The 50-day moving average of the S&P 500 remains above the 200-day. This is a continued indication of an ongoing technical uptrend.
% OF S&P 500 STOCKS TRADING ABOVE THEIR 50-DAY MOVING AVERAGE:
69% (343 of the S&P 500 stocks ended last week above their 50D MA and 157 were below)
One week ago: 43%, one month ago: 48%, one year ago: 83%
% OF S&P 500 STOCKS TRADING ABOVE THEIR 200-DAY MOVING AVERAGE:
72% (361 of the S&P 500 stocks ended last week above their 200D MA and 139 were below)
One week ago: 65%, one month ago: 67%, one year ago: 69%
Closely-watched measures of market breadth and participation, providing a real-time look at how many of the S&P 500 index stocks are trending higher or lower, as defined by whether the stock price is above or below their more sensitive 50-day (short term) and less sensitive 200-day (long term) moving averages which are among the most widely-followed of all stock market technical indicators.
The higher the reading, the better the deemed health of the overall market trend, with 50% considered to be a key pivot point.

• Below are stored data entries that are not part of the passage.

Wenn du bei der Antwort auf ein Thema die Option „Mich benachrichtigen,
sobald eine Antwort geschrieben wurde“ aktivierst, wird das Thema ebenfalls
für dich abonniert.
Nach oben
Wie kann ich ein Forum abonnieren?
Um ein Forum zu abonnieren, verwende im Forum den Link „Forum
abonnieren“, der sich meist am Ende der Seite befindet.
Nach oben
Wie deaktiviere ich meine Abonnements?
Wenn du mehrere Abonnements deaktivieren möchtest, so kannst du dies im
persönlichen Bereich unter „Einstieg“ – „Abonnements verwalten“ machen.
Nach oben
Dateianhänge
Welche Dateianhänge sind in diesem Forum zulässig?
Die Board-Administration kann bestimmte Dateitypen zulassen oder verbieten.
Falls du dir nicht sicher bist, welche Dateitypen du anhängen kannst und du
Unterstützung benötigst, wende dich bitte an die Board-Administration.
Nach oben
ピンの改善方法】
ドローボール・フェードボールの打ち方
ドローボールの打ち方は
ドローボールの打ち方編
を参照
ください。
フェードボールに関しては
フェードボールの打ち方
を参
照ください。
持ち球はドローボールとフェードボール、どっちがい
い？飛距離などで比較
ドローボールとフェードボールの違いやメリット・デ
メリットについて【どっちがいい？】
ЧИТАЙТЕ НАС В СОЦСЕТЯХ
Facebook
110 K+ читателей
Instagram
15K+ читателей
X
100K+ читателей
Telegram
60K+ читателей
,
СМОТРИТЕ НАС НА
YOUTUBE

Readings above 90% or below 15% are extremely rare.
WEEKLY US INVESTOR SENTIMENT (outlook for the upcoming 6 months) ..
↑Bullish: 49% (42% a week ago)
⬌ Neutral: 29% (32% a week ago)
↓Bearish: 22% (26% a week ago)
Net Bull-Bear spread: ↑Bullish by 27 (Bullish by 16 a week ago)

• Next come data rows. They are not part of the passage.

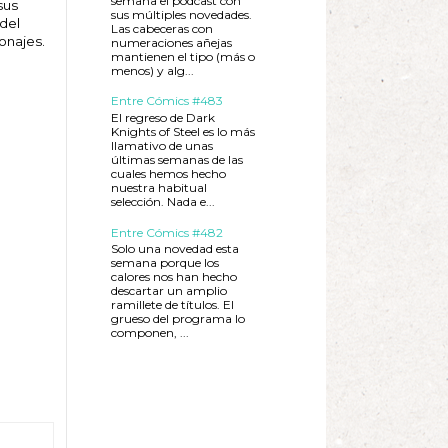
semana el podcast con
sus
sus múltiples novedades.
 del
Las cabeceras con
onajes.
numeraciones añejas
mantienen el tipo (más o
menos) y alg...
Entre Cómics #483
El regreso de Dark
Knights of Steel es lo más
llamativo de unas
últimas semanas de las
cuales hemos hecho
nuestra habitual
selección. Nada e...
Entre Cómics #482
Solo una novedad esta
semana porque los
calores nos han hecho
descartar un amplio
ramillete de títulos. El
grueso del programa lo
componen, ...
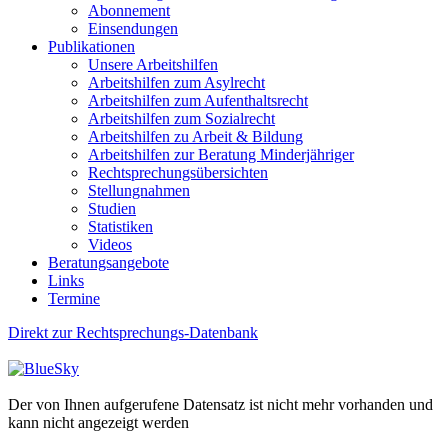
Abonnement
Einsendungen
Publikationen
Unsere Arbeitshilfen
Arbeitshilfen zum Asylrecht
Arbeitshilfen zum Aufenthaltsrecht
Arbeitshilfen zum Sozialrecht
Arbeitshilfen zu Arbeit & Bildung
Arbeitshilfen zur Beratung Minderjähriger
Rechtsprechungsübersichten
Stellungnahmen
Studien
Statistiken
Videos
Beratungsangebote
Links
Termine
Direkt zur Rechtsprechungs-Datenbank
Der von Ihnen aufgerufene Datensatz ist nicht mehr vorhanden und
kann nicht angezeigt werden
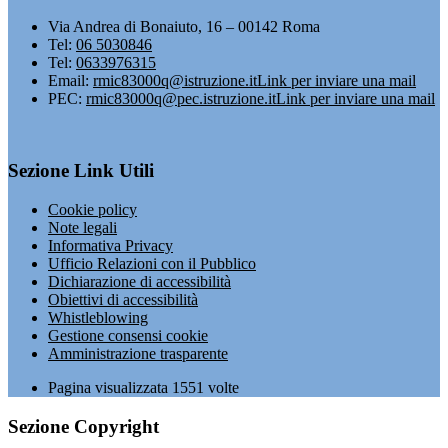
Via Andrea di Bonaiuto, 16 – 00142 Roma
Tel:
06 5030846
Tel:
0633976315
Email:
rmic83000q@istruzione.it
Link per inviare una mail
PEC:
rmic83000q@pec.istruzione.it
Link per inviare una mail
Sezione Link Utili
Cookie policy
Note legali
Informativa Privacy
Ufficio Relazioni con il Pubblico
Dichiarazione di accessibilità
Obiettivi di accessibilità
Whistleblowing
Gestione consensi cookie
Amministrazione trasparente
Pagina visualizzata
1551
volte
Sezione Copyright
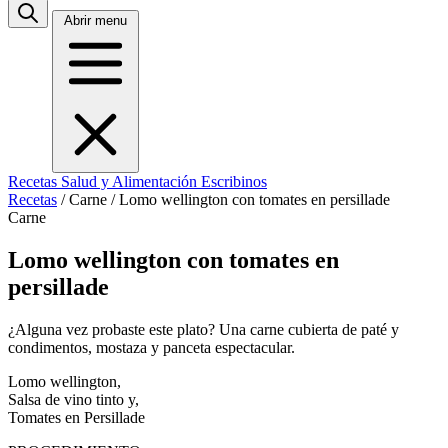
Abrir menu
Recetas
Salud y Alimentación
Escribinos
Recetas
/
Carne
/
Lomo wellington con tomates en persillade
Carne
Lomo wellington con tomates en
persillade
¿Alguna vez probaste este plato? Una carne cubierta de paté y
condimentos, mostaza y panceta espectacular.
Lomo wellington,
Salsa de vino tinto y,
Tomates en Persillade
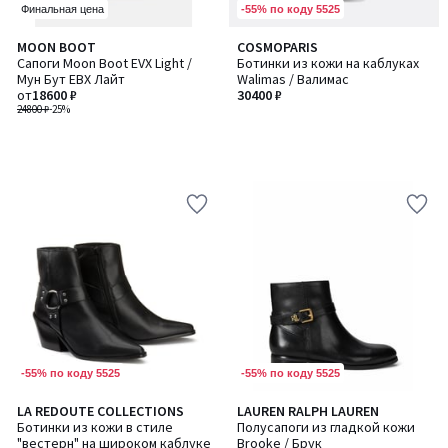
-55% по коду 5525
Финальная цена
MOON BOOT
COSMOPARIS
Сапоги Moon Boot EVX Light /
Ботинки из кожи на каблуках
Мун Бут ЕВХ Лайт
Walimas / Валимас
от
18600 ₽
30400 ₽
24800 ₽
-25%
-55% по коду 5525
-55% по коду 5525
5
LA REDOUTE COLLECTIONS
LAUREN RALPH LAUREN
/
Ботинки из кожи в стиле
Полусапоги из гладкой кожи
5
"вестерн" на широком каблуке
Brooke / Брук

For context: Long term averages: Bullish: 38% — Neutral: 32% — Bearish: 30% — Net Bull-Bear spread: Bullish by 8
Survey participants are typically polled during the first half of the week.
Data courtesy of: American Association of Individual Investors (AAII).
HIGH YIELD CREDIT SPREAD ..
3.18%
One week ago: 3.25%, one month ago: 3.19%, one year ago: 4.05%
This closely-watched spread is a strong indicator of the risk inherent in the professional marketplace and the extent to which such risk is growing or easing. The high-yield credit spread is the difference between the interest rates offered for riskier low-grade, high yield (“junk”) bonds and those for stable high-grade, lower yield bonds, including deemed risk-free government bonds, of similar maturity.
A reading that is high/increasing indicates that “junkier” bond issuers are being forced to move their yields higher to compensate for a greater risk of default and is considered to be a reflection of broadly deteriorating economic and market conditions which could well lead to lower stock prices.
A reading that is low/decreasing indicates a reduced necessity for higher yields. This reflects less prevailing market risk and more stable or improving conditions in the overall economy and for stock prices.
For context .. this reading was regularly below 3.00% for much of the 1990s, got as high as 10.59% after 9/11 and the subsequent Dotcom Crash of 2002, peaked at 21.82% in the Great Financial Crisis in December 2008 and spiked from 3.62% to 10.87% in the space of about a month during the February/March 2020 COVID crash. The historical average since 1996 is a little over 4.00%.
Data courtesy of: FRED Economic Data, St. Louis Fed as of Friday’s market close.
US TREASURY INTEREST RATE YIELD CURVE ..
The highest rate on the yield curve (5.52%) is being paid for the 2-month duration and the lowest rate (4.10%) is for the 5-year.
The most closely-watched and commonly-used comparative measure of the spread between the higher 2-year and the lower 10-year fell from 0.32% to 0.27%, indicating a flattening in the inversion of the curve last week.
The interest rate yield curve remains unusually “inverted” (i.e. shorter term interest rates are generally higher than longer term ones). Based on the 2-year vs. 10-year spread, the curve has been inverted since July 2022.
Historically, an inverted yield curve is not the norm and has been regarded by many as a leading indicator of an impending recession, with shorter term risk regarded to be unusually higher than longer term. The steeper the inversion, the greater the deemed risk of recession.
Data courtesy of ustreasuryyieldcurve.com as of Friday. The lightly shaded area on the chart shows the current Federal Funds rate range.